Home
http://www.faz.net/-hoy-785zu
HERAUSGEGEBEN VON WERNER D'INKA, BERTHOLD KOHLER, GÜNTHER NONNENMACHER, HOLGER STELTZNER

Nordkorea Deutschland soll Botschaft räumen

Nordkorea hat der Bundesregierung empfohlen, die deutsche Botschaft in Pjöngjang zu räumen. Im Laufe des Tages war eine ähnliche Empfehlung auch an Großbritannien und Russland ergangen. Das Auswärtige Amt gab an, die Sicherheit der Botschaft laufend zu überprüfen.

© AFP Vergrößern Provokation folgt auf Provokation: Kim Jong-un, hier am 7. März

Nordkorea hat der Bundesregierung empfohlen, die deutsche Botschaft in Pjöngjang zu räumen. Das meldete die Nachrichtenagentur dpa. Vom Auswärtigen Amt gab es zunächst keine offizielle Bestätigung. Dort hieß es am Freitag nur: „Die Sicherheit und Arbeitsmöglichkeit unserer Botschaft in Pjöngjang wird angesichts der Eskalation laufend überprüft.“

Auch Russland, Bulgarien, die Tschechische Republik sowie Großbritannien haben mitgeteilt, dass Nordkorea ihre und die Botschaften weiterer Länder aufgefordert habe, Evakuierungspläne zu prüfen. Nordkorea hat die Botschaften in der Hauptstadt Pjöngjang nach britischen Angaben vor Auswirkungen auf ihre Sicherheit im Falle eines Konfliktes gewarnt. Pjöngjang habe erklärt, dass die Sicherheit der diplomatischen Vertretungen ab dem 10. April nicht mehr garantiert werden könne, wenn es zu einem Konflikt komme, teilte die Regierung in London am Freitag mit.

Deutschland wird in Nordkorea durch Botschafter Gerhard Thiedemann vertreten. Die Bundesrepublik nimmt in der Hauptstadt Pjöngjang auch die Interessen mehrerer anderer Staaten wahr, die dort keine eigene Vertretung haben. Erst am Vormittag hatte Außenminister Guido Westerwelle (FDP) Nordkoreas Botschafter in Berlin einbestellen lassen. Dort sei dem Diplomaten „in deutlichen Worten die sehr große Sorge der Bundesregierung angesichts der von Nordkorea zu verantwortenden Eskalation“ vermittelt worden, sagte ein Sprecher des Ministeriums. Das jüngste Vorgehen der Führung in Pjöngjang sei „im Ton und in der Sache in keiner Weise akzeptabel“.

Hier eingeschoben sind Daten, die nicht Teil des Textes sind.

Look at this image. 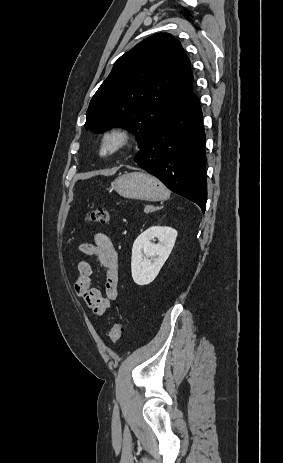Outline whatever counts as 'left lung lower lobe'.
Wrapping results in <instances>:
<instances>
[{
  "mask_svg": "<svg viewBox=\"0 0 283 463\" xmlns=\"http://www.w3.org/2000/svg\"><path fill=\"white\" fill-rule=\"evenodd\" d=\"M204 144L201 107L194 96L154 131L134 161L204 212L207 200Z\"/></svg>",
  "mask_w": 283,
  "mask_h": 463,
  "instance_id": "obj_1",
  "label": "left lung lower lobe"
}]
</instances>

„Geburtstagsüberraschung“ für Kim Il-sung?

Derweil setzt Nordkorea weiter auf Konfrontation. Das Militär verlegte am Freitag eine zweite Mittelstreckenrakete an die Ostküste des Landes, wie die südkoreanische Nachrichtenagentur Yonhap berichtete. Die Raketen haben eine Reichweite von bis zu 4000 Kilometern und könnten Südkorea, Japan oder eine amerikanische Militärbasis auf der Insel Guam im Pazifik treffen. Als Reaktion entsandte die südkoreanische Marine zwei mit speziellem Radar ausgestattete Zerstörer, um einen möglichen Raketenstart aufzuzeichnen.

Südkorea rechnet nach Angaben eines ranghohen Militärs damit, dass die Raketen als „Überraschung“ abgefeuert werden. Dafür spreche, dass sie auf mobile Abschussrampen installiert und anschließend versteckt worden seien. Unklar sei, ob die Raketen für eine Militärübung oder einen Test verlegt worden seien, zitiert Yonhap den Militär. Beobachter schließen nicht aus, dass die Raketen anlässlich der Feierlichkeiten zum 101. Geburtstag von Staatsgründer Kim Il-sung am 15. April abgeschossen werden.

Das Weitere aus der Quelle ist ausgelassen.